Agile in Design Thinking. Another atypical highlight on this newsletter. This in particular is well worth a read. It hails from Jeremiah Lee, a Product/Engineering professional, currently working for Invision. This article details his experience working at Spotify, and how the popular organizational and team dynamics arrangement under the designation “Squads”, isn’t something that actually and realistically works in the real world. It’s an interesting perspective and in a way, it demystifies the “Squads” notion, while also pointing out many valuable lessons, which includes scaling of talent, accountability across teams, and how collaboration can be truly achieved. Worth a read.
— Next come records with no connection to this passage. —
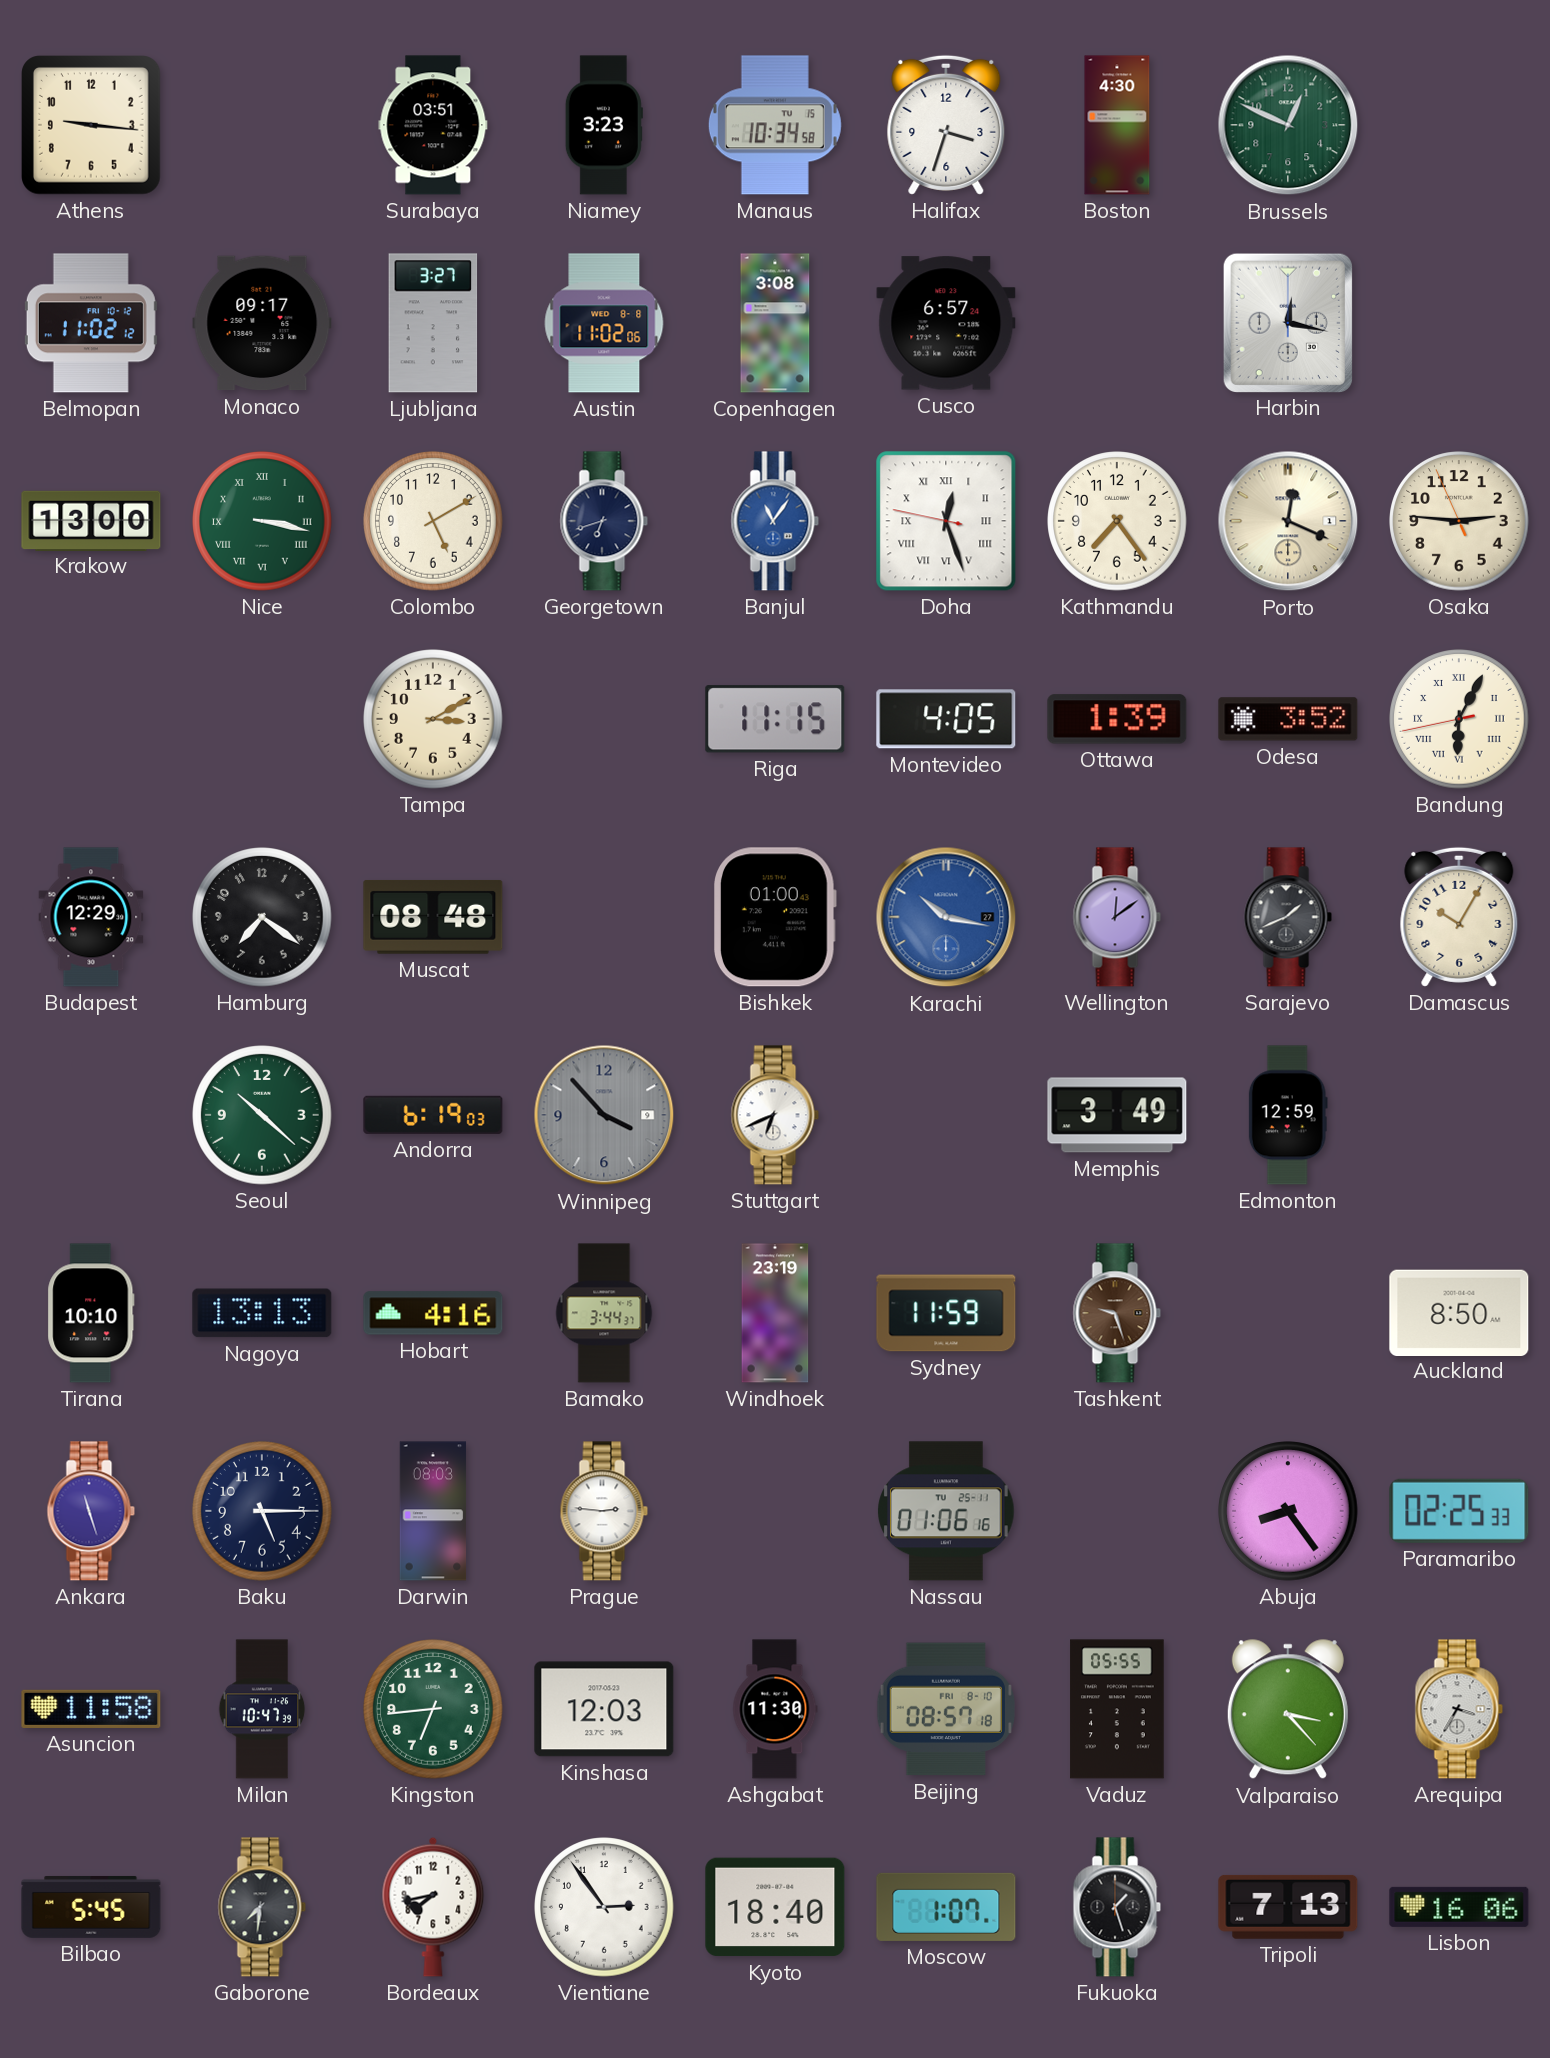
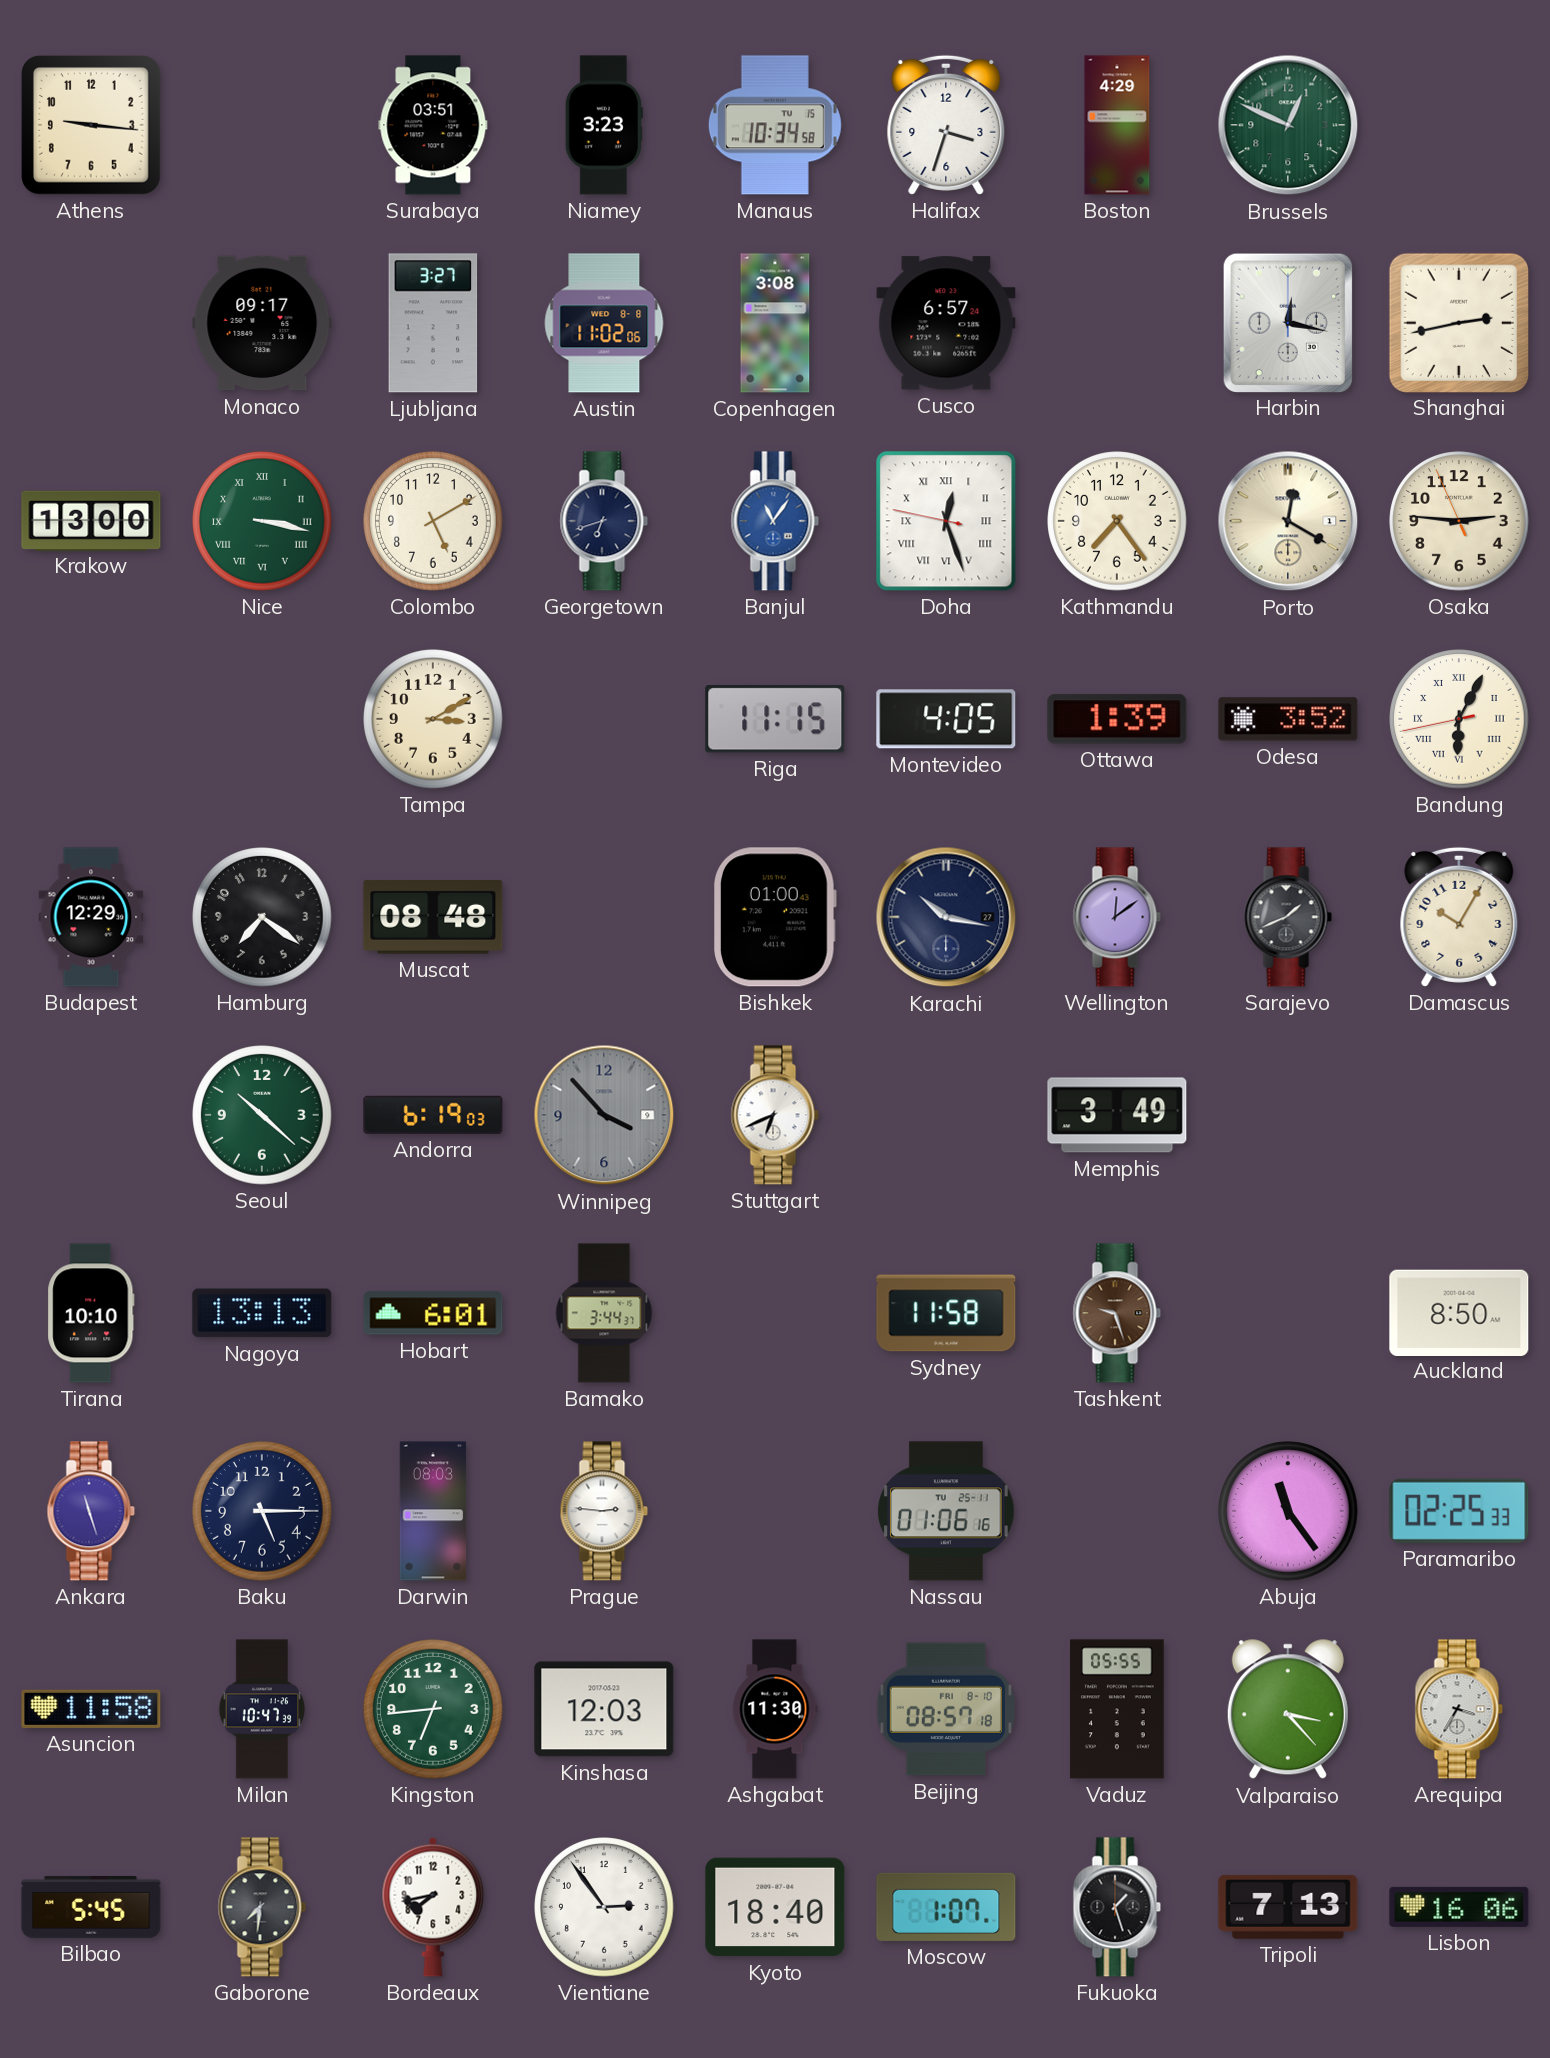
Boston: 4:30 -> 4:29
Belmopan: 11:02 -> none
Shanghai: none -> 2:43
Porto: 12:19 -> 12:20
Karachi dial: blue -> navy
Edmonton: 12:59 -> none
Hobart: 4:16 -> 6:01
Windhoek: 23:19 -> none
Sydney: 11:59 -> 11:58
Abuja: 8:24 -> 11:24
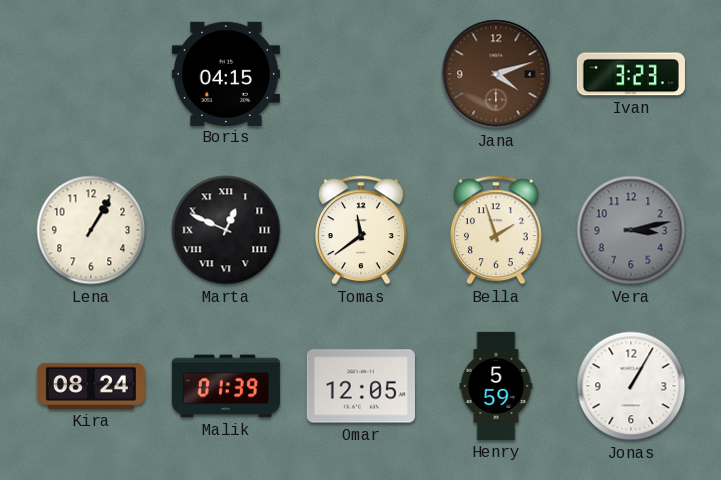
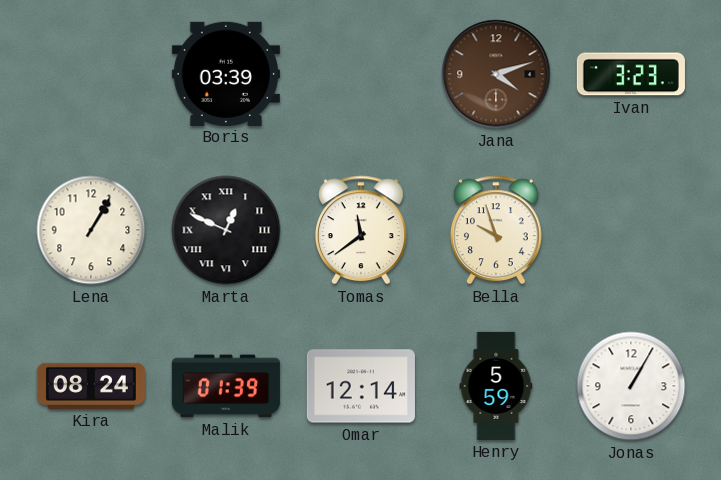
Boris: 04:15 -> 03:39
Bella: 1:57 -> 9:57
Vera: 3:13 -> none
Omar: 12:05 -> 12:14
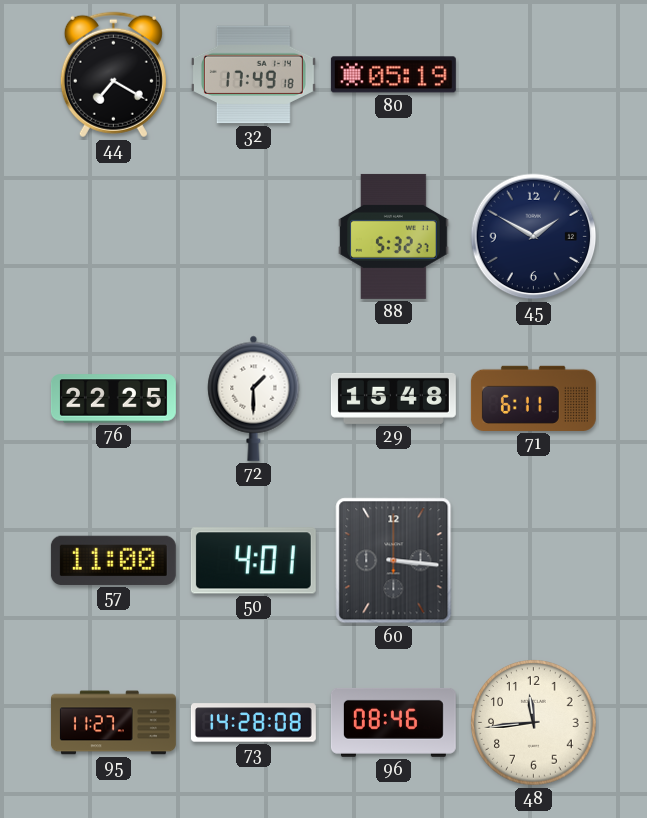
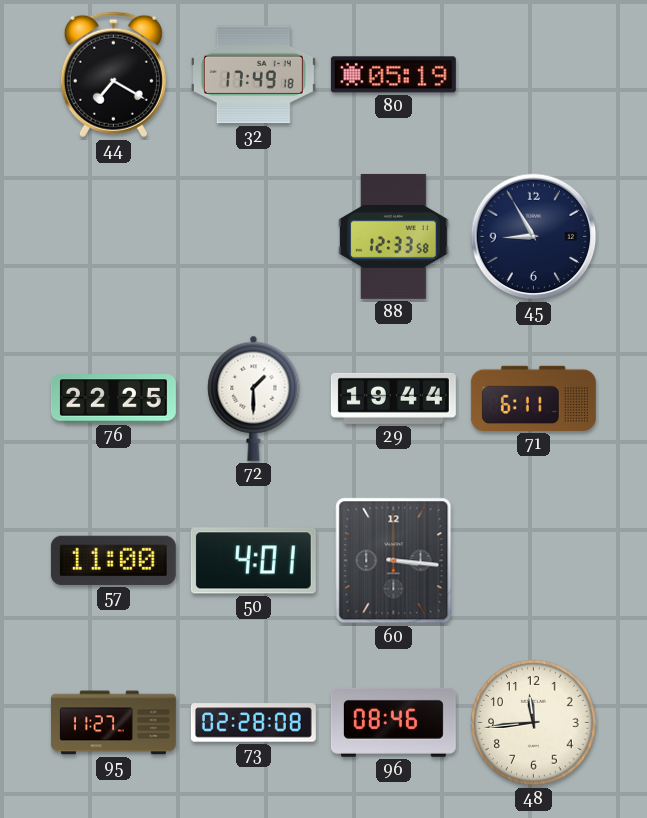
88: 5:32 -> 12:33
45: 1:50 -> 8:55
29: 15:48 -> 19:44
73: 14:28 -> 02:28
Highlight of the article includes:
“When a company is small, teams have to do a wide range of work to deliver and have to shift initiatives frequently. As a company grows from startup to scale-up, duplicated functions across teams move to new teams dedicated to increasing organization efficiency by reducing duplication. With more teams, the need for a team to shift initiative decreases in frequency. Both of these changes allow for teams to think more deeply and long term about the problems they are scoped to solve. Faster iteration, however, is not guaranteed. Every responsibility a team cedes to increase its focus becomes a new cross-team dependency. Spotify did not define a common process for cross-team collaboration. Allowing every team to have a unique way of working meant each team needed a unique way of engagement when collaborating. Overall organization productivity suffered. The Spotify model was documented when Spotify was a much smaller company. It was supposed to be a multiple part series, according to Anders Ivarsson. Autonomy made the first cut, but the parts on alignment and accountability were never completed.”